St Francis Xavier was built in 1868 by settler Thomas Thyne. Mt Egerton Primary School began taking enrolments on 6 November 1877.

Although sustained mining occurred through the 19th Century, a decline in gold output caused a general decline in the town and it gradually decreased in size while many of the district's buildings and homes were abandoned until mining operations finally ceased in 1910 having produced a total gold output valued at around 2 million pounds.

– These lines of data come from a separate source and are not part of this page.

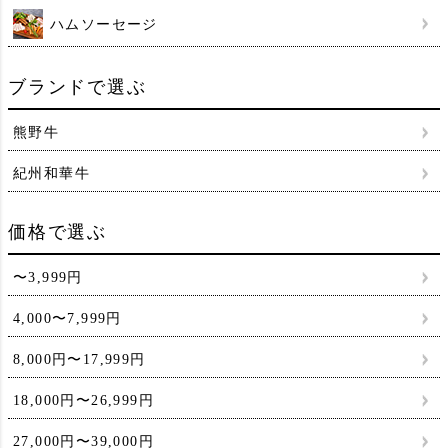
ハムソーセージ
ブランドで選ぶ
熊野牛
紀州和華牛
価格で選ぶ
〜3,999円
4,000〜7,999円
8,000円〜17,999円
18,000円〜26,999円
27,000円〜39,000円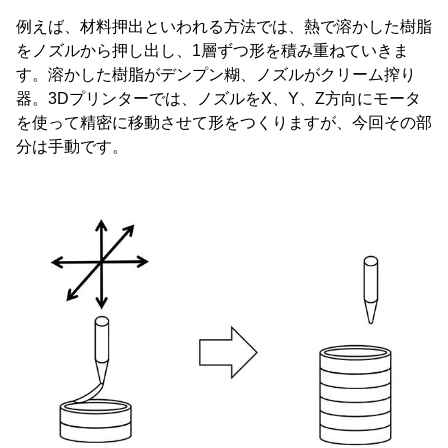
例えば、材料押出といわれる方法では、熱で溶かした樹脂
をノズルから押し出し、1層ずつ形を積み重ねていきま
す。溶かした樹脂がデンプン糊、ノズルがクリーム搾り
器。3Dプリンターでは、ノズルをX、Y、Z方向にモータ
を使って精密に移動させて形をつくりますが、今回その部
分は手動です。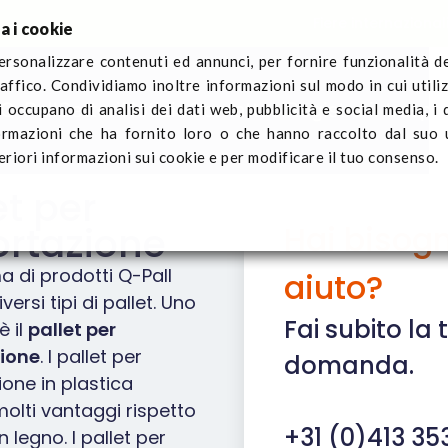
Fiere internazional
a i cookie
ersonalizzare contenuti ed annunci, per fornire funzionalità d
raffico. Condividiamo inoltre informazioni sul modo in cui utiliz
Q-Pall
Settori
Notizie
Contattaci
Registra il traspo
i occupano di analisi dei dati web, pubblicità e social media, i
ormazioni che ha fornito loro o che hanno raccolto dal suo u
eriori informazioni sui cookie e per modificare il tuo consenso.
et per
Hai bisogn
ortazione
 di prodotti Q-Pall
aiuto?
versi tipi di pallet. Uno
Fai subito la 
è il
pallet per
ione
. I pallet per
domanda.
one in plastica
olti vantaggi rispetto
+31 (0)413 353
in legno. I pallet per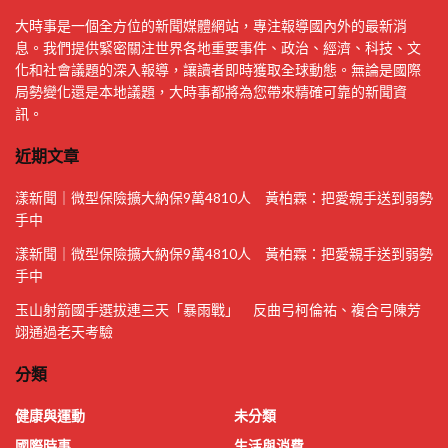
大時事是一個全方位的新聞媒體網站，專注報導國內外的最新消
息。我們提供緊密關注世界各地重要事件、政治、經濟、科技、文
化和社會議題的深入報導，讓讀者即時獲取全球動態。無論是國際
局勢變化還是本地議題，大時事都將為您帶來精確可靠的新聞資
訊。
近期文章
漾新聞｜微型保險擴大納保9萬4810人 黃柏霖：把愛親手送到弱勢
手中
漾新聞｜微型保險擴大納保9萬4810人 黃柏霖：把愛親手送到弱勢
手中
玉山射箭國手選拔連三天「暴雨戰」 反曲弓柯倫祐、複合弓陳芳
翊通過老天考驗
分類
健康與運動
未分類
國際時事
生活與消費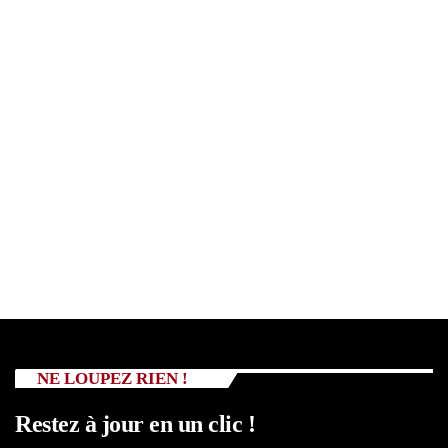
NE LOUPEZ RIEN !
Restez à jour en un clic !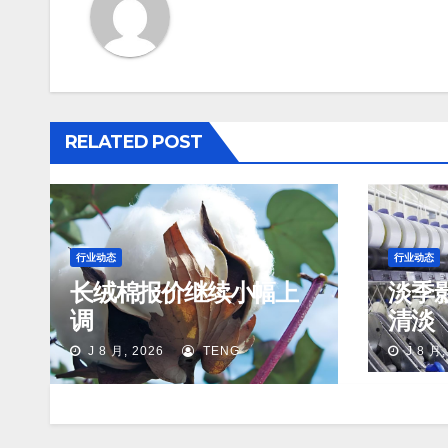
RELATED POST
行业动态
行业动态
长绒棉报价继续小幅上
淡季
调
清淡
J 8 月, 2026
TENG
J 8 月,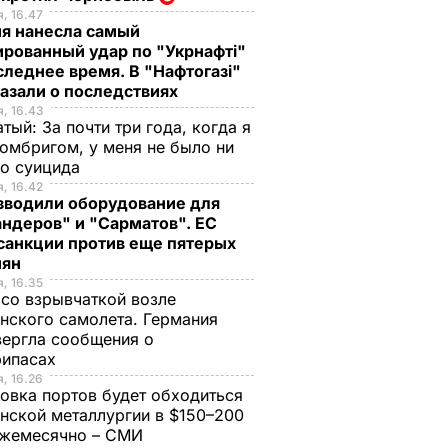
, 16.47
ия нанесла самый
рованный удар по "Укрнафті"
следнее время. В "Нафтогазі"
азали о последствиях
, 16.43
тый: За почти три года, когда я
омбригом, у меня не было ни
го суицида
, 16.42
зводили оборудование для
ндеров" и "Сарматов". ЕС
санкции против еще пятерых
иян
, 16.35
со взрывчаткой возле
нского самолета. Германия
ергла сообщения о
рипасах
, 16.26
овка портов будет обходиться
нской металлургии в $150–200
ежемесячно – СМИ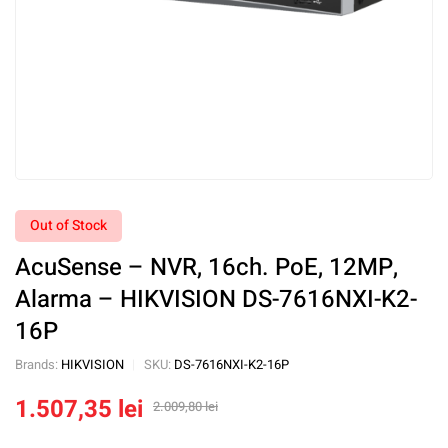
Out of Stock
AcuSense – NVR, 16ch. PoE, 12MP,
Alarma – HIKVISION DS-7616NXI-K2-
16P
Brands:
HIKVISION
SKU:
DS-7616NXI-K2-16P
1.507,35
lei
2.009,80
lei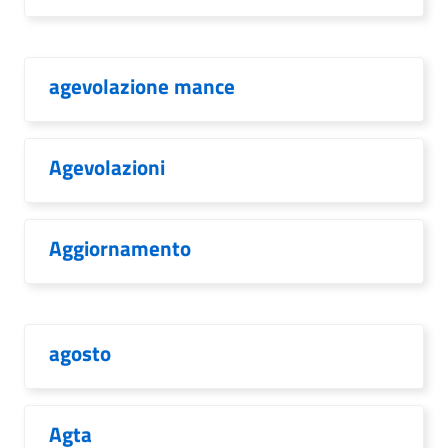
agevolazione mance
Agevolazioni
Aggiornamento
agosto
Agta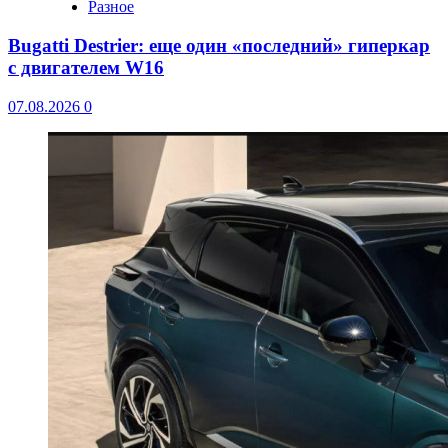
Разное
Bugatti Destrier: еще один «последний» гиперкар
с двигателем W16
07.08.2026
0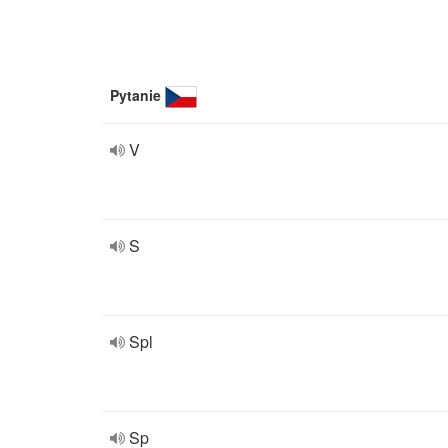
Pytanie
V
S
Spl
Sp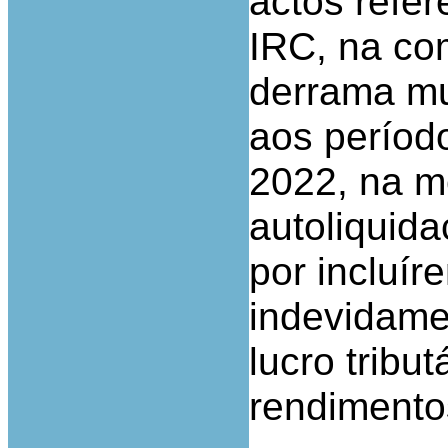
actos refer
IRC, na co
derrama mun
aos períod
2022, na m
autoliquid
por incluí
indevidame
lucro tribu
rendimentos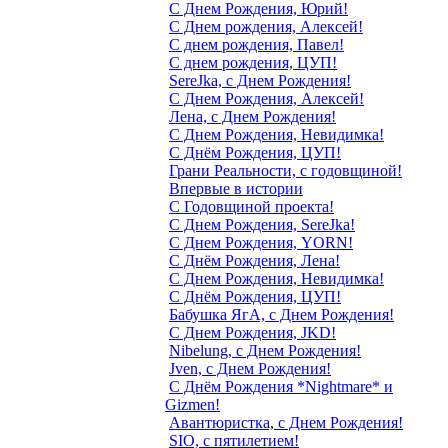
С Днем Рождения, Юрий!
С Днем рождения, Алексей!
С днем рождения, Павел!
С днем рождения, ЦУП!
SereJka, с Днем Рождения!
С Днем Рождения, Алексей!
Лена, с Днем Рождения!
С Днем Рождения, Невидимка!
С Днём Рождения, ЦУП!
Грани Реальности, с годовщиной!
Впервые в истории
С Годовщиной проекта!
C Днем Рождения, SereJka!
С Днем Рождения, YORN!
С Днём Рождения, Лена!
С Днем Рождения, Невидимка!
С Днём Рождения, ЦУП!
Бабушка ЯгА, с Днем Рождения!
С Днем Рождения, JKD!
Nibelung, с Днем Рождения!
Jven, с Днем Рождения!
C Днём Рождения *Nightmare* и
Gizmen!
Авантюристка, с Днем Рождения!
SIO, с пятилетием!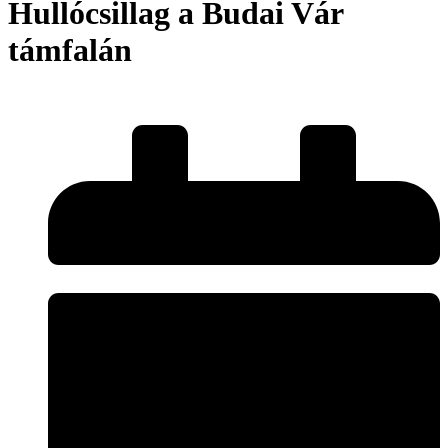
Hullócsillag a Budai Vár
támfalán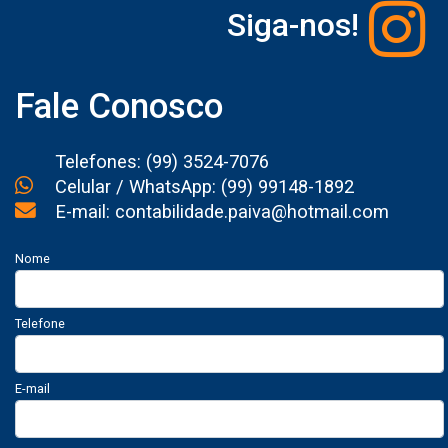
Siga-nos!
Fale Conosco
Telefones: (99) 3524-7076
Celular / WhatsApp: (99) 99148-1892
E-mail: contabilidade.paiva@hotmail.com
Nome
Telefone
E-mail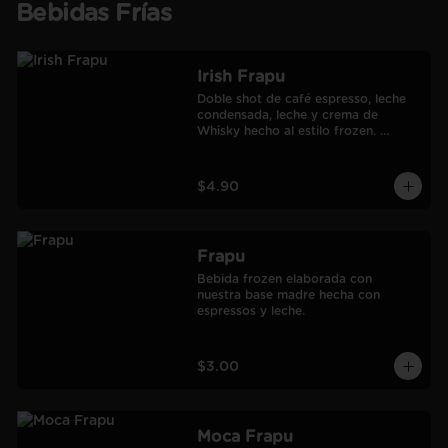
Bebidas Frías
Irish Frapu
Doble shot de café espresso, leche 
condensada, leche y crema de 
Whisky hecho al estilo frozen. 
Salseado con manjar.
$4.90
Frapu
Bebida frozen elaborada con 
nuestra base madre hecha con 
espressos y leche.
$3.00
Moca Frapu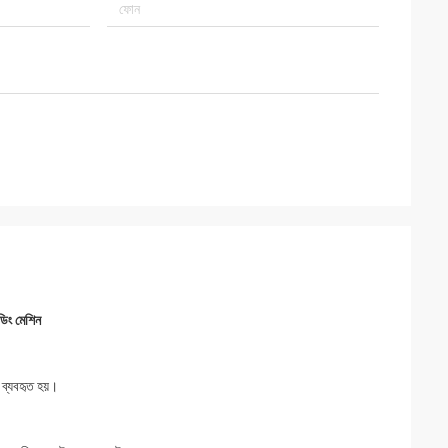
ডিং মেশিন
 ব্যবহৃত হয়।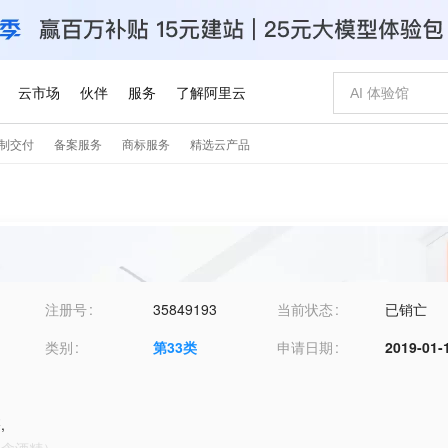
注册号
35849193
当前状态
已销亡
类别
第
33
类
申请日期
2019-01-
酒
,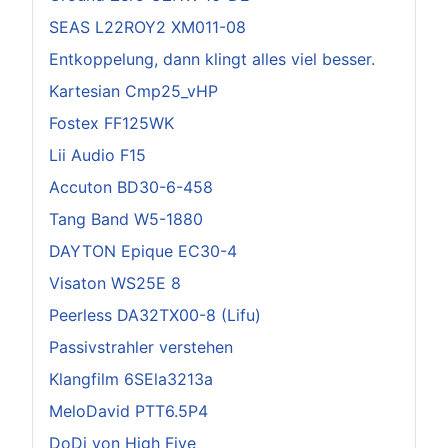
SEAS L22ROY2 XM011-08
Entkoppelung, dann klingt alles viel besser.
Kartesian Cmp25_vHP
Fostex FF125WK
Lii Audio F15
Accuton BD30-6-458
Tang Band W5-1880
DAYTON Epique EC30-4
Visaton WS25E 8
Peerless DA32TX00-8 (Lifu)
Passivstrahler verstehen
Klangfilm 6SEla3213a
MeloDavid PTT6.5P4
DoDi von High Five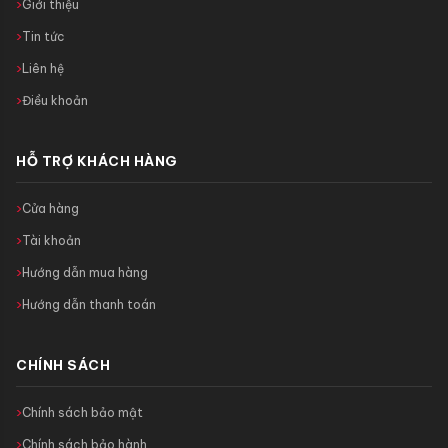
Giới thiệu
Tin tức
Liên hệ
Điều khoản
HỖ TRỢ KHÁCH HÀNG
Cửa hàng
Tài khoản
Hướng dẫn mua hàng
Hướng dẫn thanh toán
CHÍNH SÁCH
Chính sách bảo mật
Chính sách bảo hành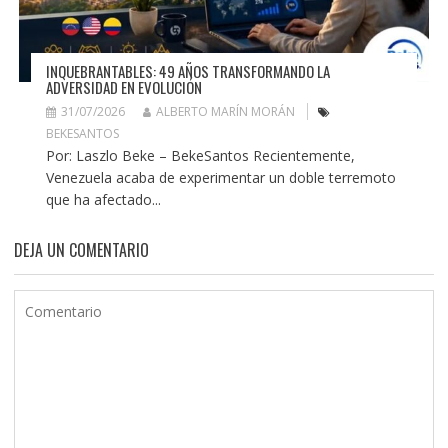
INQUEBRANTABLES: 49 AÑOS TRANSFORMANDO LA
ADVERSIDAD EN EVOLUCIÓN
31/07/2026
ALBERTO MARÍN MORÁN
BEKESANTOS
Por: Laszlo Beke – BekeSantos Recientemente,
Venezuela acaba de experimentar un doble terremoto
que ha afectado...
DEJA UN COMENTARIO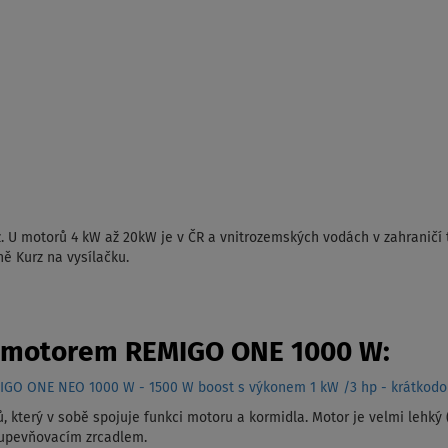
. U motorů 4 kW až 20kW je v ČR a vnitrozemských vodách v zahraničí 
ně Kurz na vysílačku.
m motorem REMIGO ONE 1000 W:
EMIGO ONE NEO 1000 W - 1500 W boost s výkonem 1 kW /3 hp - krátkod
ů, který v sobě spojuje funkci motoru a kormidla. Motor je velmi lehký
 upevňovacím zrcadlem.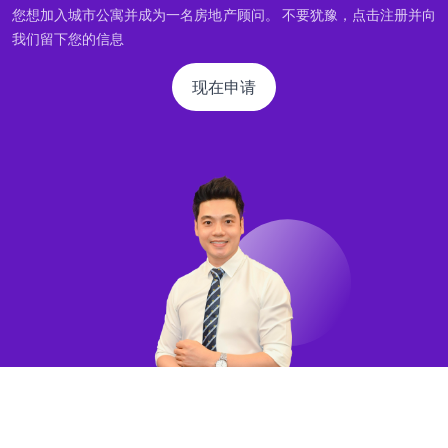
您想加入城市公寓并成为一名房地产顾问。 不要犹豫，点击注册并向
我们留下您的信息
现在申请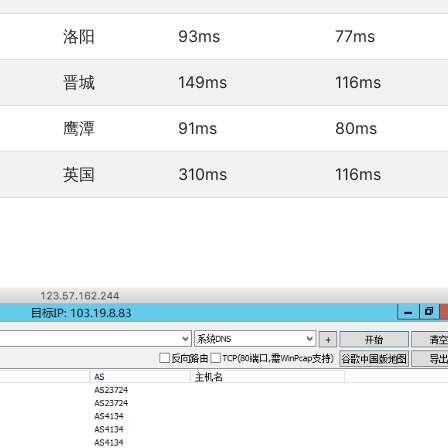
洛阳
93ms
77ms
晋城
149ms
116ms
鹰潭
91ms
80ms
英国
310ms
116ms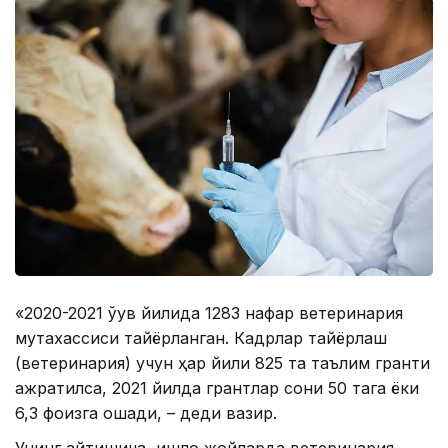
«2020-2021 ўқув йилида 1283 нафар ветеринария
мутахассиси тайёрланган. Кадрлар тайёрлаш
(ветеринария) учун ҳар йили 825 та таълим гранти
ажратилса, 2021 йилда грантлар сони 50 тага ёки
6,3 фоизга ошади, – деди вазир.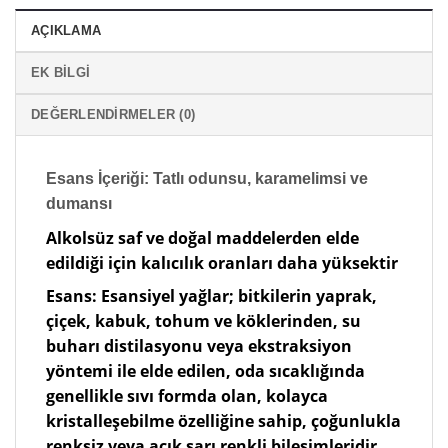
AÇIKLAMA
EK BILGI
DEĞERLENDIRMELER (0)
Esans İçeriği: Tatlı odunsu, karamelimsi ve
dumansı
Alkolsüz saf ve doğal maddelerden elde
edildiği için kalıcılık oranları daha yüksektir
Esans: Esansiyel yağlar; bitkilerin yaprak,
çiçek, kabuk, tohum ve köklerinden, su
buharı distilasyonu veya ekstraksiyon
yöntemi ile elde edilen, oda sıcaklığında
genellikle sıvı formda olan, kolayca
kristalleşebilme özelliğine sahip, çoğunlukla
renksiz veya açık sarı renkli bileşimleridir.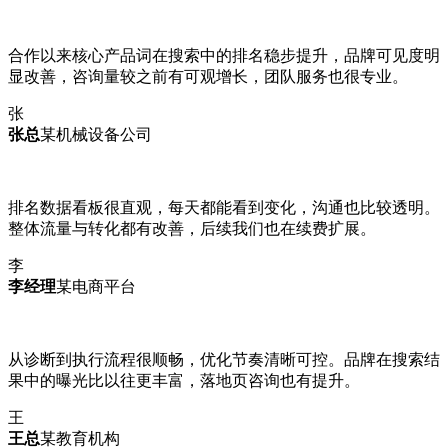
合作以来核心产品词在搜索中的排名稳步提升，品牌可见度明
显改善，咨询量较之前有可观增长，团队服务也很专业。
张
张总
某机械设备公司
排名数据看板很直观，每天都能看到变化，沟通也比较透明。
整体流量与转化都有改善，后续我们也在续费扩展。
李
李经理
某电商平台
从诊断到执行流程很顺畅，优化节奏清晰可控。品牌在搜索结
果中的曝光比以往更丰富，落地页咨询也有提升。
王
王总
某教育机构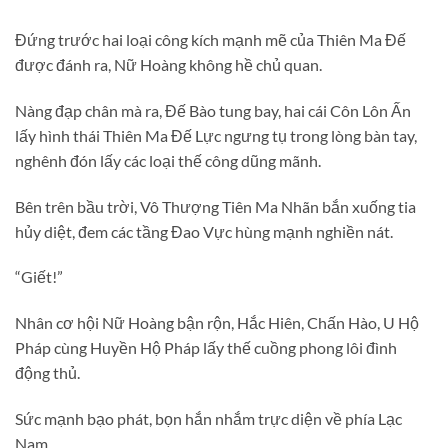
Đứng trước hai loại công kích mạnh mẽ của Thiên Ma Đế
được đánh ra, Nữ Hoàng không hề chủ quan.
Nàng đạp chân mà ra, Đế Bào tung bay, hai cái Côn Lôn Ấn
lấy hình thái Thiên Ma Đế Lực ngưng tụ trong lòng bàn tay,
nghênh đón lấy các loại thế công dũng mãnh.
Bên trên bầu trời, Vô Thượng Tiên Ma Nhãn bắn xuống tia
hủy diệt, đem các tầng Đao Vực hùng mạnh nghiền nát.
“Giết!”
Nhân cơ hội Nữ Hoàng bận rộn, Hắc Hiên, Chấn Hào, U Hộ
Pháp cùng Huyền Hộ Pháp lấy thế cuồng phong lôi đình
động thủ.
Sức mạnh bạo phát, bọn hắn nhắm trực diện về phía Lạc
Nam.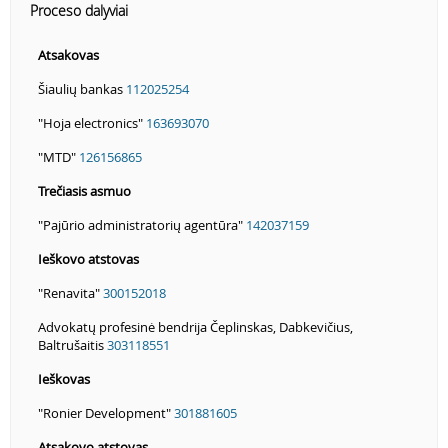
Proceso dalyviai
Atsakovas
Šiaulių bankas
112025254
"Hoja electronics"
163693070
"MTD"
126156865
Trečiasis asmuo
"Pajūrio administratorių agentūra"
142037159
Ieškovo atstovas
"Renavita"
300152018
Advokatų profesinė bendrija Čeplinskas, Dabkevičius,
Baltrušaitis
303118551
Ieškovas
"Ronier Development"
301881605
Atsakovo atstovas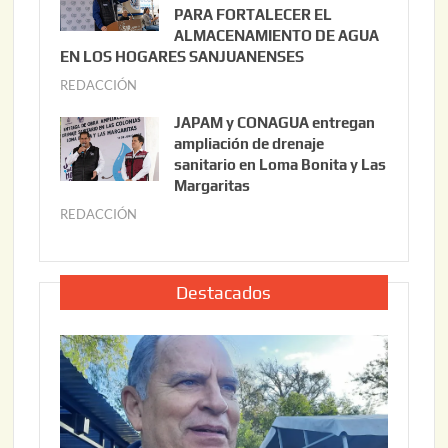
,
i
PARA FORTALECER EL
2
ALMACENAMIENTO DE AGUA
o
0
EN LOS HOGARES SANJUANENSES
2
2
REDACCIÓN
j
2
6
u
,
JAPAM y CONAGUA entregan
l
2
ampliación de drenaje
i
0
sanitario en Loma Bonita y Las
o
Margaritas
2
2
6
REDACCIÓN
j
2
u
,
l
2
i
Destacados
0
o
2
2
6
2
,
2
0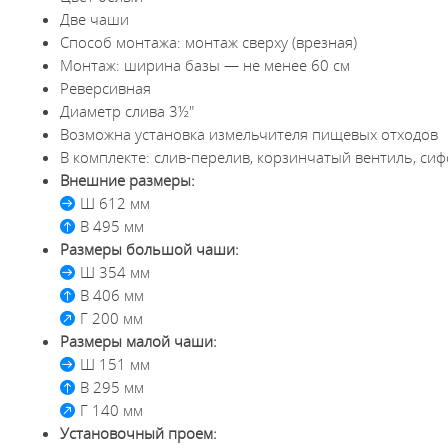
Две чаши
Способ монтажа: монтаж сверху (врезная)
Монтаж: ширина базы — не менее 60 см
Реверсивная
Диаметр слива 3½"
Возможна установка измельчителя пищевых отходов
В комплекте: слив-перелив, корзинчатый вентиль, си
Внешние размеры:
Ш 612 мм
В 495 мм
Размеры большой чаши:
Ш 354 мм
В 406 мм
Г 200 мм
Размеры малой чаши:
Ш 151 мм
В 295 мм
Г 140 мм
Установочный проем: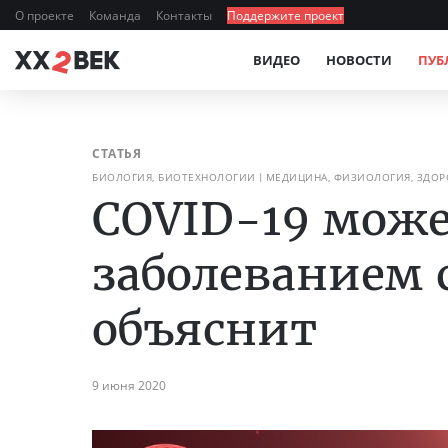
О проекте
Команда
Контакты
Поддержите проект
ВИДЕО
НОВОСТИ
ПУБ
СТАТЬЯ
БИОЛОГИЯ, БИОТЕХНОЛОГИИ
МЕДИЦИНА, ФИЗИОЛОГИЯ, ЗДОР
COVID-19 може
заболеванием с
объяснит
9 июня 2020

The post office closed in 1993. In 1996 the general store was redeveloped into a fish and chip shop, liquor store and laundromat, with the old bank being removed to make way. The shop closed in May 2010, and the premises was used as a private residence. In 2023 the shop was reopened under new ownership, trading as 'Half Pace General Store'

In 2011, proposals were submitted for a wind farm and telecommunications towers both of which have met some community opposition. WestWind Energy has proposed the Moorabool Wind Farm, a 330MW, 107 turbine facility in the vicinity of the town.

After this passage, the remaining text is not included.